Here's our monthly roundup of relevant links for data professionals, from blog posts and tutorials to podcast episodes:
1. Product Management for AI
Peter Skomoroch and Mike Loukides co-authored a very interesting post on what makes product management different in the context of AI. Based on the specificities of AI software development, they make a series of recommendations for a process that also takes business priorities into account. Their post also ends with a list of relevant resources, so it is worth checking out.
2. A Federated Information Infrastructure that Works
Xavier Gumara wrote a Medium post that is based on the talk he gave at Data Council BCN '19. A Data Engineering Manager at Adevinta, which is present in 16 countries via multiple marketplaces, he makes recommendations for what he dubs "a federated information infrastructure that works." This itself is the result of his team's work on answering 3 key questions: How to find the right level of authority; How to govern data sets; and How to build common infrastructure as a platform. Their main achievement? The autonomy they have granted to data consumers thanks to this architecture.
3. Surfacing Insights
In this recent episode of Software Engineering Daily, podcast host Jeff Meyerson interviews Peter Bailis, CEO of Sisu Data. As the podcast description explains, "Sisu is a system for automatically surfacing insights from large data sets within companies. A user of Sisu can select a database column that they are interested in learning more about, and Sisu will automatically analyze the records in the database to look for trends and relationships between that column and the other columns." In the interview, Bailis gives examples of how clients such as Samsung have been using it. He also discusses its potential in the larger context of "every employee in almost every industry (…) becoming an analyst," a trend VC Ben Horowitz pointed out when announcing a16z's investment into Sisu.
4. Say No to 'Just One More Stratification'
Former Data Council speaker Sam Bail shared great insights on Great Expectations' blog about a problem she identified: "I noticed a difference between how stakeholders approached software engineering work compared to data work. It almost seemed as though they considered it to be… somewhat easier to “just run some numbers real quick”, whereas I hardly ever received requests to just “build a new feature real quick”." Luckily, she has some advice on how 'data people' can respond to these ad-hoc requests and "avoid getting stuck in an endless loop of “just one more stratification”."
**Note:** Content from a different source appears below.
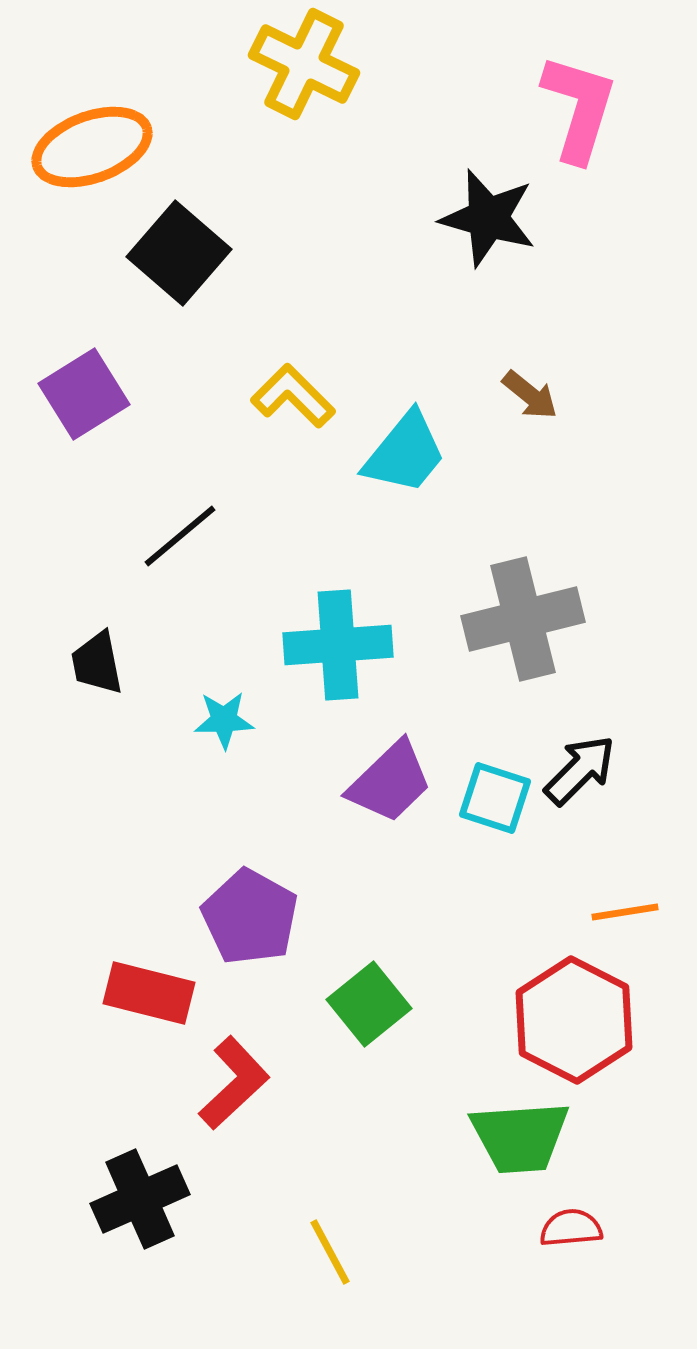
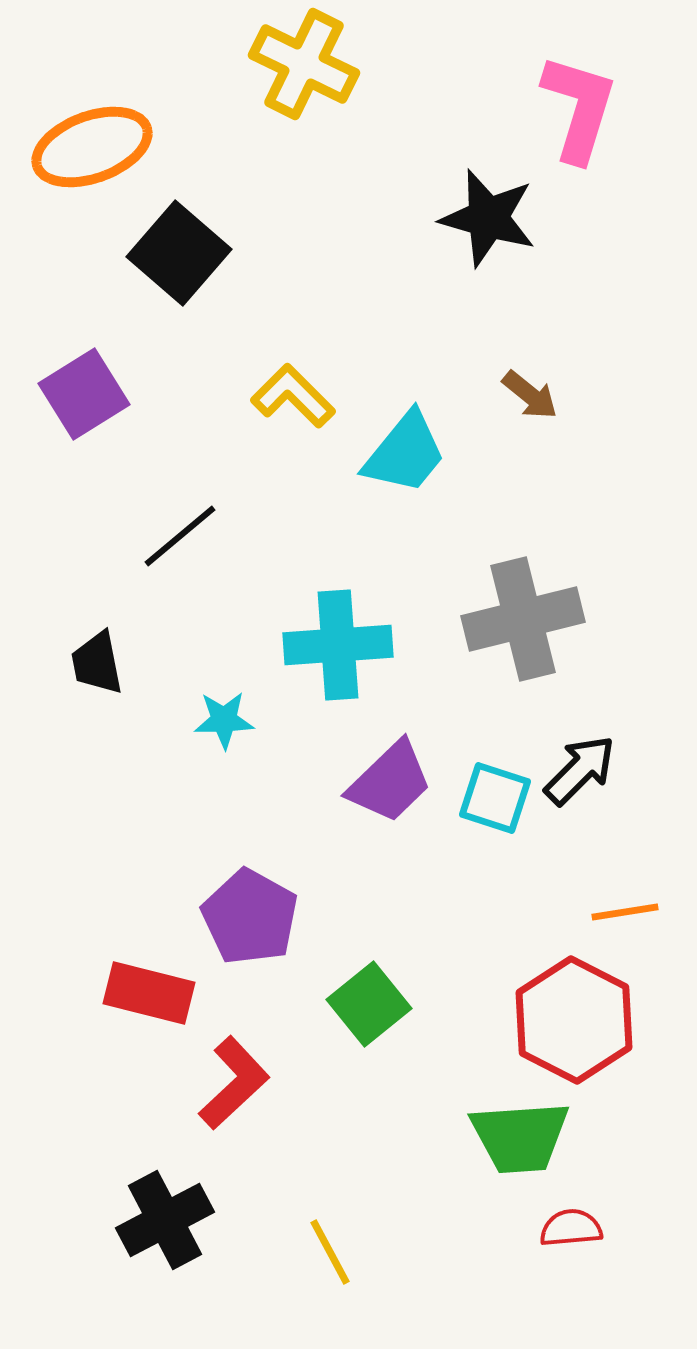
black cross: moved 25 px right, 21 px down; rotated 4 degrees counterclockwise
5. AutoML and Its Place in Data Science
The perspective of automating ML has many people excited in our industry – with AutoML becoming somewhat of a buzzword. If you are curious about what it is and the actual impact it could have on your work, we recommend you to watch the replay of the presentation that Paco Nathan gave on this topic to the IBM Developer online meetup (sign-in required). You may also want to check out host Upkar Lidder's dedicated repo for the presentation's slides, code examples and links to additional resources.
6. The New York Times' Digital Transformation
The New York Times' outgoing CTO Nick Rockwell wrote a widely-praised account of his 4 years at the media company, which he recently left to run Engineering at Fastly. His post covers a large range of topics, from data infrastructure changes to culture, team growth and key metrics, so it is well worth reading if you are curious about the challenges and learnings of such a role.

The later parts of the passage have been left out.